● What you have to do: Word for word, reproduce each entry.

Exercise inputs below:

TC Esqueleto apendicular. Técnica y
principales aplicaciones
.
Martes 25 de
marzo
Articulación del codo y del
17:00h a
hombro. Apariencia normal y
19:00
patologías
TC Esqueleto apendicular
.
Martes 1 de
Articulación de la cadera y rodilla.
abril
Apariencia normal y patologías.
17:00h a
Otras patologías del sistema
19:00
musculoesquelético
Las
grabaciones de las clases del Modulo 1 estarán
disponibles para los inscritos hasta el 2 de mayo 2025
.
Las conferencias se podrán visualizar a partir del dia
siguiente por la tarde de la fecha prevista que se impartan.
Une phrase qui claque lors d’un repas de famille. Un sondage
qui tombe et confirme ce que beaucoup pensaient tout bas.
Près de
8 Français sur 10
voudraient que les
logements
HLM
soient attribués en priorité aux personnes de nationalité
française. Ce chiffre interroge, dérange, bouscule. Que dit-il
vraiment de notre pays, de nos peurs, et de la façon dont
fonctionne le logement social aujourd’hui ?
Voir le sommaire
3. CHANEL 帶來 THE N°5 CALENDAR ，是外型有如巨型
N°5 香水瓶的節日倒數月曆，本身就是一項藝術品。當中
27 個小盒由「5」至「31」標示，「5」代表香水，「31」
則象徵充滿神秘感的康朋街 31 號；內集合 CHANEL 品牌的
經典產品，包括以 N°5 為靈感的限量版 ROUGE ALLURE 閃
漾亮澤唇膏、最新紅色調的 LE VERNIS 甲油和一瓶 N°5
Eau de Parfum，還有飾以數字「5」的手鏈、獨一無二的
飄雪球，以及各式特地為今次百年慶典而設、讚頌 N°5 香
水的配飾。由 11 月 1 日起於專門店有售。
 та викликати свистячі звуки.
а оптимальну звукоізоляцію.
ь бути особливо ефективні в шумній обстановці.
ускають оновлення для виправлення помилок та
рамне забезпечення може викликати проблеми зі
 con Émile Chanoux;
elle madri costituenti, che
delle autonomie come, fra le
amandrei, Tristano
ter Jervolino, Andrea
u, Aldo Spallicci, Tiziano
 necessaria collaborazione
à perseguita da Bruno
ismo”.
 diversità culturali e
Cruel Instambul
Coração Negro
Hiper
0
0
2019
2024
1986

End of Exercise inputs.

● Problem solution:
TC Esqueleto apendicular. Técnica y
principales aplicaciones
.
Martes 25 de
marzo
Articulación del codo y del
17:00h a
hombro. Apariencia normal y
19:00
patologías
TC Esqueleto apendicular
.
Martes 1 de
Articulación de la cadera y rodilla.
abril
Apariencia normal y patologías.
17:00h a
Otras patologías del sistema
19:00
musculoesquelético
Las
grabaciones de las clases del Modulo 1 estarán
disponibles para los inscritos hasta el 2 de mayo 2025
.
Las conferencias se podrán visualizar a partir del dia
siguiente por la tarde de la fecha prevista que se impartan.
Une phrase qui claque lors d’un repas de famille. Un sondage
qui tombe et confirme ce que beaucoup pensaient tout bas.
Près de
8 Français sur 10
voudraient que les
logements
HLM
soient attribués en priorité aux personnes de nationalité
française. Ce chiffre interroge, dérange, bouscule. Que dit-il
vraiment de notre pays, de nos peurs, et de la façon dont
fonctionne le logement social aujourd’hui ?
Voir le sommaire
3. CHANEL 帶來 THE N°5 CALENDAR ，是外型有如巨型
N°5 香水瓶的節日倒數月曆，本身就是一項藝術品。當中
27 個小盒由「5」至「31」標示，「5」代表香水，「31」
則象徵充滿神秘感的康朋街 31 號；內集合 CHANEL 品牌的
經典產品，包括以 N°5 為靈感的限量版 ROUGE ALLURE 閃
漾亮澤唇膏、最新紅色調的 LE VERNIS 甲油和一瓶 N°5
Eau de Parfum，還有飾以數字「5」的手鏈、獨一無二的
飄雪球，以及各式特地為今次百年慶典而設、讚頌 N°5 香
水的配飾。由 11 月 1 日起於專門店有售。
 та викликати свистячі звуки.
а оптимальну звукоізоляцію.
ь бути особливо ефективні в шумній обстановці.
ускають оновлення для виправлення помилок та
рамне забезпечення може викликати проблеми зі
 con Émile Chanoux;
elle madri costituenti, che
delle autonomie come, fra le
amandrei, Tristano
ter Jervolino, Andrea
u, Aldo Spallicci, Tiziano
 necessaria collaborazione
à perseguita da Bruno
ismo”.
 diversità culturali e
Cruel Instambul
Coração Negro
Hiper
0
0
2019
2024
1986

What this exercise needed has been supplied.